Entregando performances caricatas que contemplam bem a atmosfera do filme, os antagonistas apresentam camadas de desenvolvimento e motivos (apesar de nem sempre tão sólidos) para suas ações. As interações entre os dois casais são sempre interessantes por existir uma dose de imprevisibilidade que parte de comportamentos erráticos, mesmo que de formas diferentes: enquanto os jovens são explosivos por qualquer besteira, os mais velhos querem passar um ar maior de tranquilidade ao passo que suas atitudes podem ser consideradas muito piores. Acompanhar as tentativas de manipulação de parte a parte é um dos momentos mais divertidos da narrativa.

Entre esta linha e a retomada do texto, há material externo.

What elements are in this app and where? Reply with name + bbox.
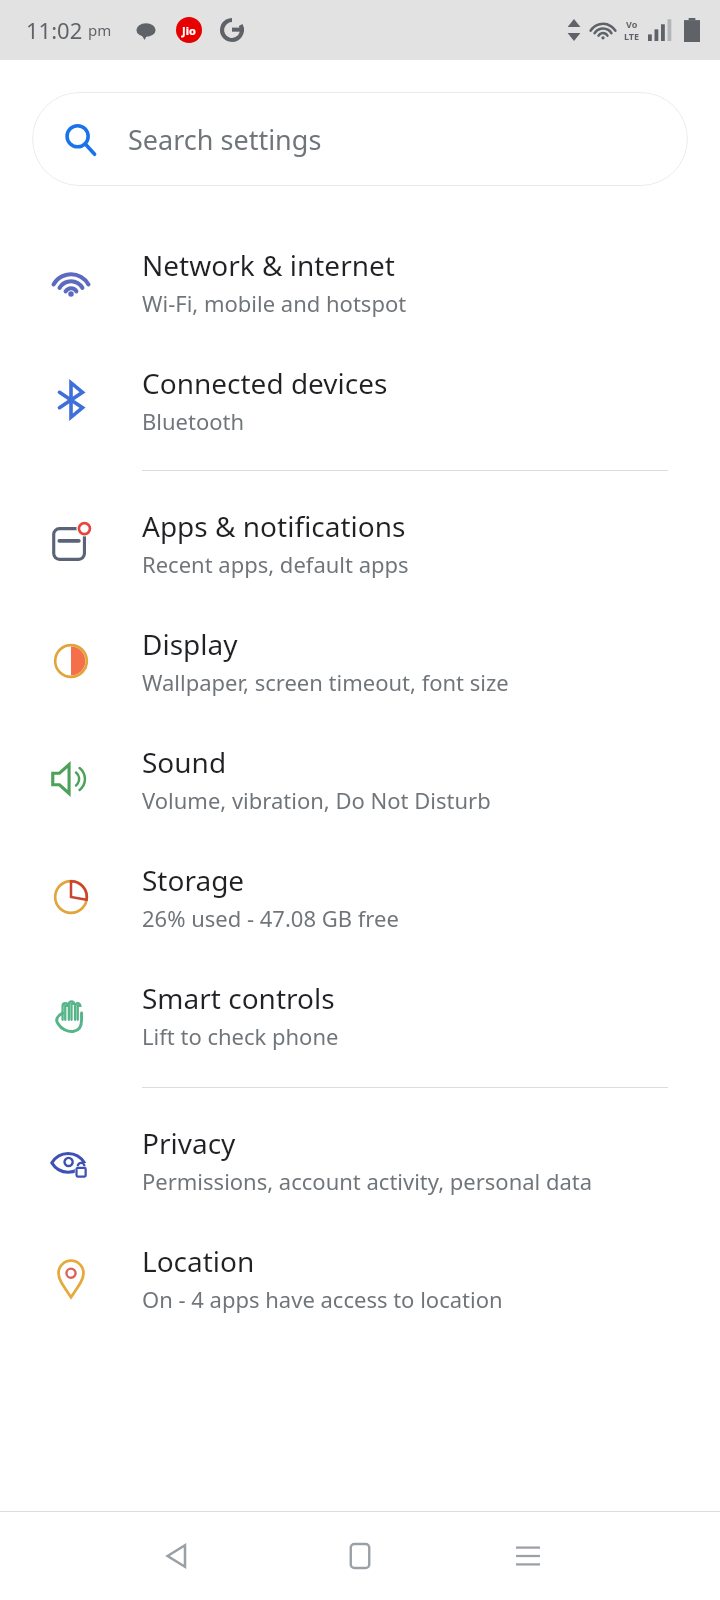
staticText: Volume, vibration, Do Not Disturb — [142, 785, 491, 815]
staticText: Wallpaper, screen timeout, font size — [142, 667, 509, 697]
staticText: Apps & notifications — [142, 507, 406, 545]
staticText: Connected devices — [142, 364, 388, 402]
button[interactable]: Connected devices — [0, 352, 720, 448]
staticText: Wi-Fi, mobile and hotspot — [142, 288, 407, 318]
button[interactable]: Smart controls — [0, 967, 720, 1063]
button[interactable]: Apps & notifications — [0, 495, 720, 591]
staticText: On - 4 apps have access to location — [142, 1284, 503, 1314]
staticText: LTE — [624, 30, 640, 42]
staticText: Search settings — [128, 121, 322, 158]
staticText: 11:02 — [26, 15, 83, 45]
staticText: pm — [88, 20, 112, 40]
staticText: Recent apps, default apps — [142, 549, 409, 579]
staticText: Bluetooth — [142, 406, 245, 436]
staticText: Display — [142, 625, 238, 663]
button[interactable]: Recent apps — [502, 1530, 554, 1582]
staticText: 26% used - 47.08 GB free — [142, 903, 399, 933]
staticText: Storage — [142, 861, 245, 899]
staticText: Permissions, account activity, personal … — [142, 1166, 593, 1196]
staticText: Jio — [182, 23, 196, 38]
staticText: Network & internet — [142, 246, 395, 284]
button[interactable]: Display — [0, 613, 720, 709]
button[interactable]: Home — [334, 1530, 386, 1582]
button[interactable]: Back — [150, 1530, 202, 1582]
button[interactable]: Sound — [0, 731, 720, 827]
staticText: Location — [142, 1242, 255, 1280]
staticText: Vo — [626, 18, 638, 30]
staticText: Lift to check phone — [142, 1021, 339, 1051]
button[interactable]: Search settings — [32, 92, 688, 186]
button[interactable]: Privacy — [0, 1112, 720, 1208]
staticText: Sound — [142, 743, 227, 781]
staticText: Smart controls — [142, 979, 335, 1017]
button[interactable]: Network & internet — [0, 234, 720, 330]
button[interactable]: Location — [0, 1230, 720, 1326]
button[interactable]: Storage — [0, 849, 720, 945]
staticText: Privacy — [142, 1124, 236, 1162]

O filme não consegue fugir totalmente dos clichês, principalmente na construção de Gloria e George. Entretanto, o espectador fica sempre se perguntando o que vai acontecer a seguir, tornando a experiência de seguir a loucura dos personagens ainda melhor – talvez a maior realização do roteiro escrito por Berk e Olsen. Em certo ponto, a história se direciona mais para a comédia do que para o suspense, até mesmo com uma trilha sonora que favorece o aspecto cômico. No entanto, as mudanças de tom são equilibradas eficientemente.

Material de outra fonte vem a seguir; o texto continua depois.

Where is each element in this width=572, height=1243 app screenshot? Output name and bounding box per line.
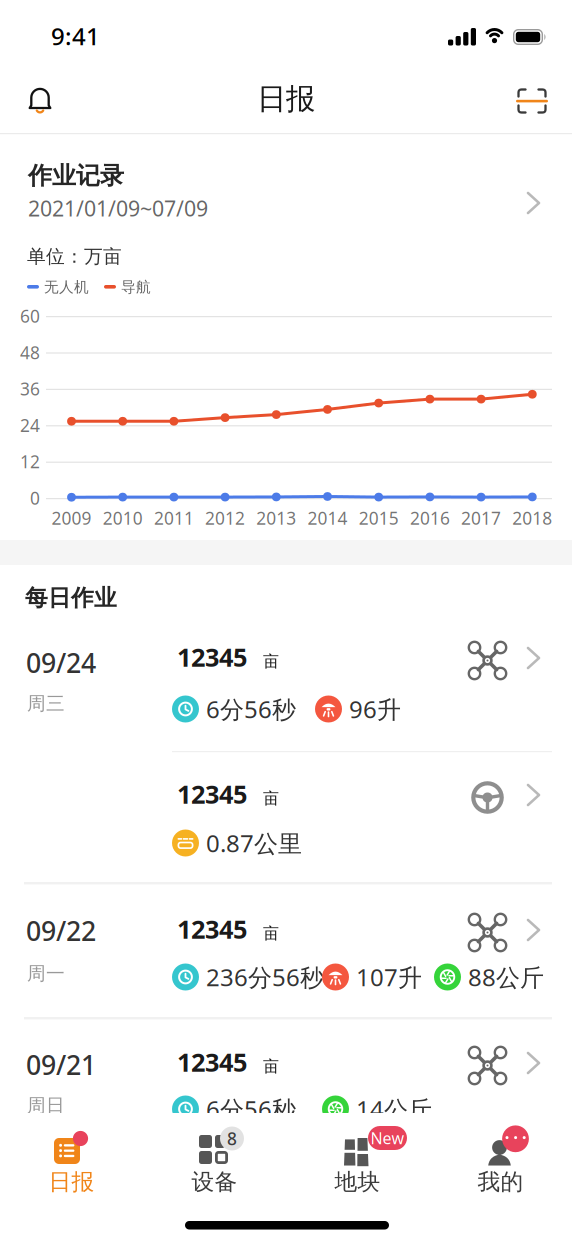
button[interactable]: 12345 bbox=[0, 1020, 572, 1140]
staticText: 12345 bbox=[177, 1045, 247, 1079]
staticText: 0 bbox=[30, 486, 40, 510]
staticText: 0.87公里 bbox=[206, 827, 302, 859]
staticText: 亩 bbox=[263, 1056, 279, 1076]
staticText: 09/24 bbox=[26, 645, 96, 680]
staticText: 09/22 bbox=[26, 913, 96, 948]
staticText: 周三 bbox=[27, 692, 65, 715]
staticText: 107升 bbox=[356, 961, 422, 993]
staticText: 亩 bbox=[263, 924, 279, 943]
staticText: 12345 bbox=[177, 777, 247, 811]
staticText: New bbox=[370, 1127, 404, 1149]
staticText: 我的 bbox=[478, 1168, 524, 1196]
staticText: 作业记录 bbox=[28, 161, 124, 190]
staticText: 236分56秒 bbox=[206, 961, 324, 993]
staticText: 09/21 bbox=[26, 1047, 96, 1082]
staticText: 60 bbox=[20, 304, 40, 328]
staticText: 2016 bbox=[410, 506, 450, 530]
staticText: 设备 bbox=[192, 1168, 238, 1196]
staticText: 日报 bbox=[48, 1168, 94, 1196]
staticText: 2018 bbox=[512, 506, 552, 530]
staticText: 14公斤 bbox=[356, 1093, 432, 1125]
staticText: 2010 bbox=[103, 506, 143, 530]
staticText: 88公斤 bbox=[468, 961, 544, 993]
staticText: 2011 bbox=[154, 506, 194, 530]
staticText: 8 bbox=[227, 1127, 237, 1150]
staticText: 日报 bbox=[257, 81, 315, 117]
staticText: 单位：万亩 bbox=[27, 245, 122, 268]
staticText: 2015 bbox=[359, 506, 399, 530]
button[interactable]: 日报 bbox=[0, 1113, 143, 1208]
staticText: 96升 bbox=[349, 693, 401, 725]
staticText: 9:41 bbox=[51, 20, 100, 52]
staticText: 2013 bbox=[256, 506, 296, 530]
staticText: 无人机 bbox=[44, 278, 89, 296]
staticText: 12345 bbox=[177, 912, 247, 946]
staticText: 周日 bbox=[27, 1094, 65, 1117]
staticText: 地块 bbox=[334, 1168, 380, 1196]
staticText: 每日作业 bbox=[25, 584, 117, 612]
staticText: 周一 bbox=[27, 962, 65, 985]
button[interactable]: 扫一扫 bbox=[510, 79, 554, 123]
button[interactable]: 我的 bbox=[429, 1113, 572, 1208]
staticText: 12345 bbox=[177, 640, 247, 674]
button[interactable]: 作业记录 bbox=[0, 137, 572, 233]
staticText: 24 bbox=[20, 414, 40, 437]
staticText: 2012 bbox=[205, 506, 245, 530]
staticText: 导航 bbox=[121, 278, 151, 296]
staticText: 2009 bbox=[52, 506, 92, 530]
staticText: 12 bbox=[20, 450, 40, 473]
staticText: 亩 bbox=[263, 788, 279, 808]
staticText: 亩 bbox=[263, 652, 279, 671]
button[interactable]: 12345 bbox=[0, 620, 572, 752]
button[interactable]: 12345 bbox=[0, 885, 572, 1018]
staticText: 36 bbox=[20, 377, 40, 400]
button[interactable]: New bbox=[286, 1113, 429, 1208]
staticText: 48 bbox=[20, 341, 40, 364]
button[interactable]: 通知 bbox=[18, 79, 62, 123]
staticText: 6分56秒 bbox=[206, 693, 296, 725]
staticText: 6分56秒 bbox=[206, 1093, 296, 1125]
button[interactable]: 8 bbox=[143, 1113, 286, 1208]
staticText: 2021/01/09~07/09 bbox=[28, 194, 208, 222]
staticText: 2017 bbox=[461, 506, 501, 530]
staticText: 2014 bbox=[308, 506, 348, 530]
button[interactable]: 12345 bbox=[0, 752, 572, 882]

Os aspectos técnicos também são dignos de elogios: os quadros são bem centralizados, lembrando o estilo que Wes Anderson utiliza em suas obras (até com uma paleta de cores similar a “Os Excêntricos Tenenbaums”), o que acaba dando um tom fora do convencional para o filme e criando imagens únicas. A fotografia de Matt Michael aposta em enquadramentos que criam paralelos entre os casais e são visualmente interessantes.

“Vilões” pode não trazer nada de exatamente novo para o gênero, porém seu texto bem construído e as atuações precisamente complementares se juntam para trazer uma obra divertida e surpreendentemente emocionante em alguns momentos. Apesar de seus defeitos, continua sendo uma obra atraente a ser conferida pelos fãs do estilo.